Well, I taped (and enjoyed) the recent PBS presentation of Paul Newman in “Our Town”. Die hard theatre guy that I am, I consider it one of the most important plays written for the American theatre. I then screened it – as a culture option – to a group of High Schoolers.
I’ll preface this with the fact that it was one of the shows that drew me to theatre in the first place. I was introduced to it my junior year of high school and – among other things like hunting downa strawberry phosphate to see what it tasted like – was deeply moved by it.
I’ve found that time has not altered my reaction to this powerful work. However, it is, without exception, apparently far beyond the grasp of this group of high schoolers.

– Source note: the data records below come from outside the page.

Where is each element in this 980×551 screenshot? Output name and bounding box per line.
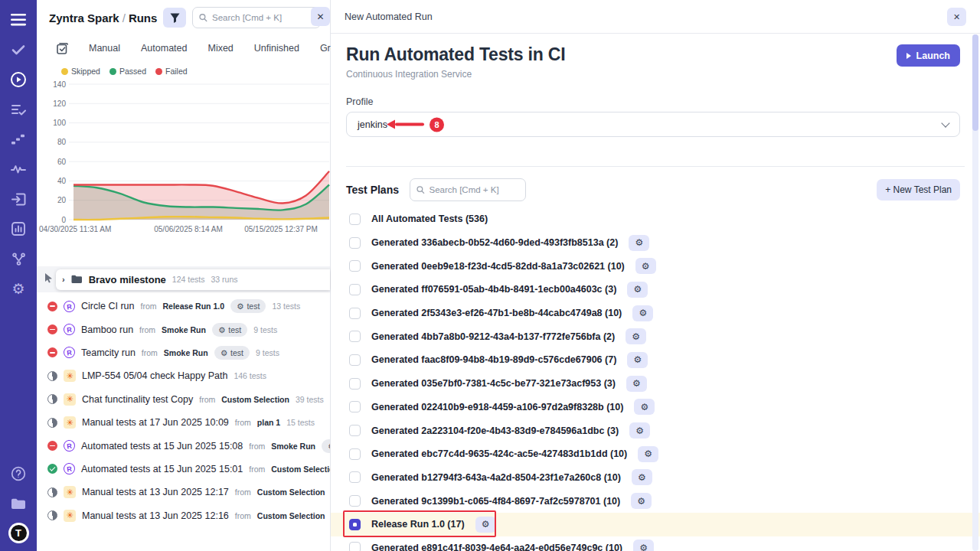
test-plan-row[interactable]: Generated e891c41f-8039-4e64-aa24-e0d56e…: [346, 536, 960, 551]
account-logo[interactable]: T: [8, 523, 29, 543]
test-plan-row[interactable]: Generated 0eeb9e18-f23d-4cd5-82dd-8a1a73…: [346, 254, 960, 278]
run-config-badge[interactable]: ⚙test: [322, 439, 330, 453]
plan-settings-button[interactable]: ⚙: [626, 328, 646, 344]
run-row[interactable]: RAutomated tests at 15 Jun 2025 15:01fro…: [37, 458, 330, 481]
test-plan-row[interactable]: Generated 9c1399b1-c065-4f84-8697-7af2c5…: [346, 489, 960, 513]
run-row[interactable]: ✳LMP-554 05/04 check Happy Path146 tests: [37, 364, 330, 387]
runs-search[interactable]: [192, 7, 321, 28]
tasks-check-icon[interactable]: [8, 39, 29, 60]
help-icon[interactable]: [8, 463, 29, 484]
plan-checkbox[interactable]: [349, 308, 361, 319]
pulse-icon[interactable]: [8, 158, 29, 180]
plan-settings-button[interactable]: ⚙: [634, 399, 655, 415]
test-plans-search-input[interactable]: [430, 185, 519, 194]
plan-checkbox[interactable]: [349, 354, 361, 366]
plan-checkbox[interactable]: [349, 471, 361, 483]
run-row[interactable]: RCircle CI runfromRelease Run 1.0⚙test13…: [37, 295, 330, 318]
plan-checkbox[interactable]: [349, 519, 361, 530]
plan-checkbox[interactable]: [349, 448, 361, 460]
plan-settings-button[interactable]: ⚙: [638, 446, 658, 462]
test-plan-row[interactable]: Generated ebc77c4d-9635-424c-ac5e-427483…: [346, 442, 960, 466]
run-row[interactable]: ✳Manual tests at 17 Jun 2025 10:09frompl…: [37, 411, 330, 434]
tab-automated[interactable]: Automated: [141, 43, 187, 54]
plan-checkbox[interactable]: [349, 284, 361, 295]
plan-checkbox[interactable]: [349, 401, 361, 412]
profile-select[interactable]: jenkins 8: [346, 112, 960, 137]
plan-checkbox[interactable]: [349, 425, 361, 436]
badge-label: test: [247, 302, 260, 311]
tab-unfinished[interactable]: Unfinished: [254, 43, 299, 54]
projects-folder-icon[interactable]: [8, 493, 29, 514]
plan-settings-button[interactable]: ⚙: [632, 305, 653, 321]
test-plan-row[interactable]: Generated b12794f3-643a-4a2d-8504-23f1e7…: [346, 466, 960, 490]
plan-label: All Automated Tests (536): [371, 214, 488, 224]
runs-panel-header: Zyntra Spark/Runs ✕: [37, 0, 330, 35]
plan-checkbox[interactable]: [349, 214, 361, 225]
test-plan-row[interactable]: Generated 336abecb-0b52-4d60-9ded-493f3f…: [346, 231, 960, 255]
chevron-right-icon[interactable]: ›: [62, 275, 65, 284]
panel-close-button[interactable]: ✕: [311, 7, 330, 26]
plan-checkbox[interactable]: [349, 331, 361, 342]
branches-icon[interactable]: [8, 248, 29, 269]
import-icon[interactable]: [8, 188, 29, 210]
select-runs-icon[interactable]: [57, 43, 68, 54]
new-test-plan-button[interactable]: + New Test Plan: [877, 179, 960, 201]
scrollbar-thumb[interactable]: [972, 34, 978, 131]
test-plan-row[interactable]: Release Run 1.0 (17)⚙: [331, 513, 980, 536]
plan-settings-button[interactable]: ⚙: [632, 469, 652, 485]
plan-checkbox[interactable]: [349, 237, 361, 249]
plan-settings-button[interactable]: ⚙: [626, 376, 647, 392]
tab-manual[interactable]: Manual: [89, 43, 120, 54]
test-plan-row[interactable]: Generated faac8f09-94b8-4b19-89d9-c576cd…: [346, 348, 960, 372]
run-row[interactable]: RAutomated tests at 15 Jun 2025 15:08fro…: [37, 434, 330, 457]
run-config-badge[interactable]: ⚙test: [230, 299, 266, 313]
plan-settings-button[interactable]: ⚙: [629, 422, 650, 439]
test-plan-row[interactable]: Generated 2a223104-f20e-4b43-83d9-e78459…: [346, 419, 960, 442]
run-config-badge[interactable]: ⚙test: [212, 323, 247, 337]
plan-settings-button[interactable]: ⚙: [629, 235, 649, 251]
new-automated-run-panel: New Automated Run ✕ Run Automated Tests …: [331, 0, 980, 551]
plan-settings-button[interactable]: ⚙: [633, 540, 654, 551]
runs-play-icon[interactable]: [8, 69, 29, 90]
plan-checkbox[interactable]: [349, 542, 361, 551]
plan-label: Generated 0eeb9e18-f23d-4cd5-82dd-8a1a73…: [371, 261, 625, 272]
plan-checkbox[interactable]: [349, 260, 361, 272]
run-row[interactable]: ✳Manual tests at 13 Jun 2025 12:17fromCu…: [37, 481, 330, 504]
launch-button[interactable]: Launch: [897, 44, 960, 67]
plan-checkbox[interactable]: [349, 378, 361, 390]
runs-search-input[interactable]: [212, 13, 314, 22]
cursor-pointer-icon: [44, 272, 53, 286]
annotation-arrow-head: [387, 120, 395, 129]
settings-gear-icon[interactable]: ⚙: [8, 278, 29, 299]
run-row[interactable]: ✳Chat functinality test CopyfromCustom S…: [37, 388, 330, 411]
test-plan-row[interactable]: Generated 035e7bf0-7381-4c5c-be77-321e73…: [346, 372, 960, 396]
status-in-progress-icon: [47, 394, 57, 404]
milestone-row[interactable]: › Bravo milestone 124 tests 33 runs: [56, 269, 330, 290]
run-row[interactable]: RBamboo runfromSmoke Run⚙test9 tests: [37, 318, 330, 341]
test-plans-search[interactable]: [410, 178, 526, 201]
tab-mixed[interactable]: Mixed: [207, 43, 233, 54]
plan-settings-button[interactable]: ⚙: [631, 493, 652, 509]
test-plan-row[interactable]: Generated 4bb7a8b0-9212-43a4-b137-f772fe…: [346, 324, 960, 348]
plan-settings-button[interactable]: ⚙: [635, 258, 656, 274]
plan-settings-button[interactable]: ⚙: [627, 282, 648, 298]
run-row[interactable]: RTeamcity runfromSmoke Run⚙test9 tests: [37, 341, 330, 364]
run-config-badge[interactable]: ⚙test: [214, 346, 250, 360]
filter-button[interactable]: [163, 8, 186, 28]
plan-settings-button[interactable]: ⚙: [627, 352, 648, 368]
plan-settings-button[interactable]: ⚙: [475, 517, 496, 533]
plan-checkbox[interactable]: [349, 495, 361, 507]
scrollbar-track[interactable]: [972, 34, 978, 551]
run-row[interactable]: ✳Manual tests at 13 Jun 2025 12:16fromCu…: [37, 504, 330, 527]
test-plans-list-icon[interactable]: [8, 99, 29, 120]
analytics-icon[interactable]: [8, 218, 29, 240]
test-plan-row[interactable]: Generated ff076591-05ab-4b4b-8491-1ecb00…: [346, 278, 960, 302]
test-plan-row[interactable]: All Automated Tests (536): [346, 207, 960, 231]
menu-icon[interactable]: [8, 9, 29, 31]
breadcrumb-project[interactable]: Zyntra Spark: [49, 11, 119, 24]
test-plan-row[interactable]: Generated 022410b9-e918-4459-a106-97d2a9…: [346, 396, 960, 419]
svg-text:100: 100: [53, 119, 66, 127]
drawer-close-button[interactable]: ✕: [947, 8, 966, 26]
test-plan-row[interactable]: Generated 2f5343e3-ef26-47b1-be8b-44cabc…: [346, 302, 960, 325]
steps-icon[interactable]: [8, 129, 29, 150]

So, what’s the big question? Have we changed so drastically as a society that we can’t grasp the importance of what this show has to offer? If Thornton Wilder thought we were living fast in the 30’s what would he think about the pace of society today? In short, how can someone sit there and not see how painful it is to relive the small moments of our lives because as they are happening; all these small moments, all manner of things are passing us, without our seening it, and we can’t imagine how important it is to cherish them? Are we now so fully invested in ourselves and our individual self-centered passions that we can’t see what’s put in front of us?
How can you watch the end of that play and not be brought to tears for the loss, for the darkness we stumble through every day? Even on some small level I would think at least one kid in 10 would be touched in some way.
Help me here – I’m ready to get so drunk that I can hang myslef in the attic.